Anonymous 3:15- as the only teacher in my school on a TIP because I was screwed over by the MOSL, I completely disagree. Everybody thinks the MOSL is great until they're f*$ked like I am now.

Anon2323 said...

@3:15 hahaha well said everything is so true. For the art, PE and music teachers I thought the link to MOSL made no sense, but as long as my schools is effective its great.

Danielson is pretty fair, admin can find anyway to get someone if they despise them, most will use student's as informants anyways.

Still have no clue why our money was not accruing any interest in the last 10 years.

Anonymous said...

1. if the subject you teach ends in a regents, youre automatically tied to the students scores. Ex. math teach algebra, your tied to those results. They cant even select ela for you. its not an option.

2. art, pe and music. You can select English if your schools exam scores are good. Otherwise you can choose the new assessments designed specifically for you. You can give your students fall and spring benchmark exams in art and pe now. So you dont need to be tied to English if thats a problem.

3. your mosl committee can choose goal setting if that works better for you.

most people dont read the 80 page mosl handbook every year to seee all the options, or they dont understand how it all works.

4. dont worry, everything will keep changing as it has been every year for the past 8 years.

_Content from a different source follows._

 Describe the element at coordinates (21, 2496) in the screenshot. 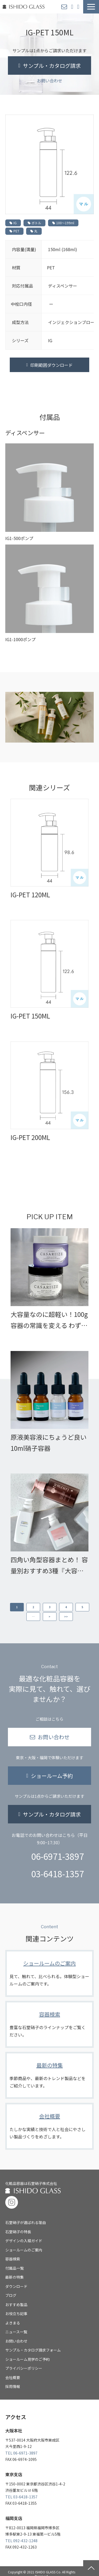 I see `TEL 03-6418-1357` at that location.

So dont get to hung up on this year!

Anonymous said...

Yes, return to the old S/U system, because if an admin wants to get you, they have to do a LOT of legwork. With Danielson's they just circle a few boxes lower and you're on the trouble train.

Anonymous said...

Yes, and I find the S/U system was much more helpful. It was tailored to your lesson. The supervisor had to come in announced or unannounced and stay the entire period. They would then write up the lesson in narrative form unobjectively. Everything you did was written down. Then at the bottom you were given the strong points of your lesson and suggestions for last time. As an ATR last year, I had to be given one of these observations and I found it much more helpful in that it was specifically about me and not sentences copied and pasted from a rubric. Also, what they don't understand is that it was easier to give a teacher a U under this system than it is to get a teacher ineffective overall. If your MOSL is effective, the lowest you can get is developing.

Anon2323 said...

I do agree the S/U was nice. The admin had to have sufficient evidence on you to be a U.

7 years ago my wife's principal changed her S to a U because she went to my school's graduation since she taught those seniors as well. Long story short, we thought the UFT would easssssillly win this case since the principal did not have evidence to make that dramatic change on the last day of school. Said wife was insubordinate because she didnt go and my wife had 15 absences the principal used against her even though she had medical notes for, but that was enough and THE UFT LOST HER CASE AND SHE HAD A U!